Performance Benchmark

This document is based on tests conducted using the AutoMQ Enterprise Edition kernel, comparing it to Apache Kafka in scenarios like elasticity efficiency, send/receive latency, and cold reads. To replicate and verify the performance test data, please refer to the Overview▸ document for installing the AutoMQ BYOC Edition.

In this report, the AutoMQ Enterprise Edition uses BYOC deployment and EBS as WAL storage to achieve low-latency message sending and receiving.

Comparison Conclusion

300x Efficiency Improvement in Partition Reassignment Compared to Apache Kafka: The partition reassignment speed of AutoMQ is approximately 300 times faster than that of Apache Kafka. AutoMQ transforms Kafka's high-risk routine maintenance actions into automated, nearly imperceptible low-risk operational tasks.
4min to 1GiB/s Ultimate Elasticity: AutoMQ's cluster can boost its emergency elasticity from 0 MiB/s to 1 GiB/s in just 4 minutes. This rapid scalability allows the system to accommodate sudden traffic spikes efficiently.
200x Cold Read Efficiency over Apache Kafka: AutoMQ optimizes performance by separating reads and writes, achieving a 200-fold reduction in send latency compared to Apache Kafka and a fivefold increase in throughput. AutoMQ seamlessly manages peak shaving and filling for online messaging and offline batch processing scenarios.

Test Preparation

Configuration Parameters

AutoMQ is set to flush data to disk by default before responding, using the following settings:

acks=all
flush.message=1

AutoMQ Business Edition ensures high data reliability through the EBS multi-replica mechanism, so you don't need to configure multiple replicas on the Kafka side.

Apache Kafka is using version 3.6.0. Following Confluent's guidance, it doesn't set flush.messages = 1. Instead, it relies on a three-replica in-memory asynchronous flush to ensure data reliability (power outages in data centers can lead to data loss), configured as follows:

acks=all
replicationFactor=3
min.insync.replicas=2

Machine Specifications

When considering cost-effectiveness, small instance types combined with EBS are more advantageous than larger machines equipped with SSDs.

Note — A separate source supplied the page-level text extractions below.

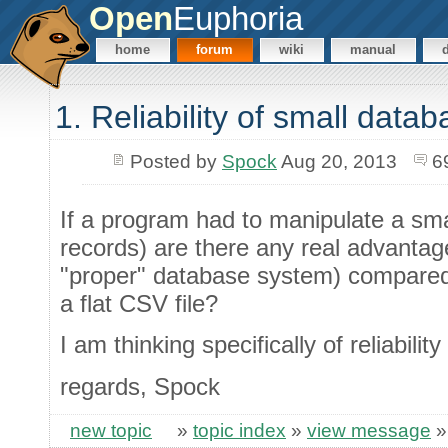
Open
Euphoria
home
forum
wiki
manual
1. Reliability of small data
Posted by
Spock
Aug 20, 2013
6
If a program had to manipulate a sma
records) are there any real advantag
"proper" database system) compared 
a flat CSV file?
I am thinking specifically of reliabilit
regards, Spock
new topic
»
topic index
»
view message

For example, small instance r6in.large + EBS versus large instance i3en.2xlarge + SSD:

i3en.2xlarge, 8 cores, 64 GB memory, network baseline bandwidth 8.4 Gbps, with two 2.5 TB NVMe SSDs, maximum disk throughput of 600 MB/s; price $0.9040/h.
r6in.large * 5 + 5 TB EBS, 10 cores, 80 GB memory, network baseline bandwidth 15.625 Gbps, EBS baseline bandwidth 625 MB/s; price (compute) 0.1743 * 5 + (storage) 0.08 * 5 * 1024 / 24 / 60 = $1.156/h.

At first glance, the price and performance of the two are almost the same. Considering that in actual production, data is expected to be retained for longer periods, using i3en.2xlarge would require horizontal scaling of compute nodes to increase cluster storage space, which wastes computing resources. With r6in.large + EBS, only the capacity of EBS needs adjustment.

Thus, considering both cost and performance, AutoMQ and Apache Kafka compute both choose r6in.large as the minimum elastic unit for brokers, with storage using GP3 type EBS and Standard S3.

r6in.large: 2 cores, 16 GB memory, network baseline bandwidth 3.125 Gbps, EBS baseline bandwidth 156.25 MB/s; price $0.1743/h.
GP3 EBS: The free tier includes 3000 IOPS and 125 MB/s bandwidth. Pricing for storage is $0.08 per GB per month, with additional bandwidth costing $0.040 per MB/s per month and extra IOPS priced at $0.005 per month.

AutoMQ and Apache Kafka have different methods of utilizing EBS:

AutoMQ uses EBS as a write buffer, requiring only 3 GB of storage, and leverages the free tier for IOPS and bandwidth.
Apache Kafka stores all its data on EBS, with the required space determined by traffic and retention times in specific test scenarios. Additional EBS bandwidth of 31 MB/s is purchased, which further increases Apache Kafka's unit cost per throughput.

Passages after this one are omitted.